Site icon Legacies From the LIVING Room: A Love-Grief Equation

Love Letters From Beyond


My husband, David B. Oliver wrote a personal story about living while knowing you will die. He died of nasopharyngeal cancer 42 months after diagnosis.  His e-book Exit Strategy is a legacy of his thoughts and emotions the first year of his journey. In his book he describes how cancer has made us closer and how he has fallen in love with me all over again. On this Valentines Day, I share the love letter he left me as part of his book. My forever Valentine.

Falling in love again

David writes “I don’t deserve to be cared for like this. She takes my keys but then drives me everywhere I want or need to go. She strokes my baldhead, snuggles close, and when we are able, we make fantastic love. Meals catered, meals prepared, medications sorted through every day, every hour. I’m falling in love all over again.”

Emotions of Love

He continues, “These are my thoughts throughout the chemo period and every day since. I suppose it is not unusual for an outpouring of love to come the way of people who are suffering, and perhaps even more so when they are dying.Regardless, I am overwhelmed by it, touched, and moved to tears. Debbie has been by my side through rough times but this has to be the biggest challenge of all. I see the stress in her eyes, I hear her crying in the middle of the night when she thinks I am asleep, but she gives away nothing. It is the best case of impression management that I have ever witnessed or experienced. But while she tries to hide the hurt from me she is unable to hide her love for me. Wow, I’m sure glad of that.”

Definition of Love

Explaining he writes, “Love has many definitions, many expressions, and while allusive, when we encounter it, we know what it is. It’s like magic, a chemical reaction that brings about a physical response over which is poured all kinds of emotion.A sense of well-being, it is like nothing in the world can take away from it. Ecstasy is not adequate to describe it, nor is serenity, but it is both and more. It produces a feeling that you are somebody, you count, you have value and worth. And it draws you very close to the person with whom you are sharing it.”

A Love Letter

Finally he personalizes it to me, “Debbie, this is my love letter to you; you have given me this wonderful treasure, solid gold, priceless!I would argue that without it, life is less meaningful and shorter than it would otherwise be. There are people living who no longer experience the kind of love of which I speak, but hopefully at some point in their lives they have experienced it. Memories are very special in this regard.”

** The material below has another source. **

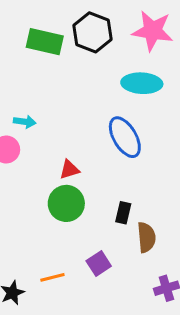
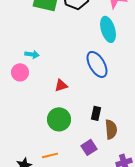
cyan ellipse: (142, 83) -> (108, 29), turned 70
green circle: (66, 203) -> (59, 119), moved
purple square: (99, 264) -> (89, 147), moved

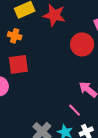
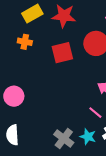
red square: (18, 64) -> (62, 53), moved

Ending with his desire, “I pray that Debbie, and our children, and grandchildren, will draw on their memories of the wonderful moments of love and affection that we have shared. They will miss me because of them yet without these special times, our lives would not be what they have been. I hope they dwell on that thought, and celebrate it.”

In addition to falling in love all over again, David leaves each member of our family a final letter, many done only weeks before he died. David’s final legacy letter to me is shared in my book Legacies From the Living Room: A Love-Grief Equation.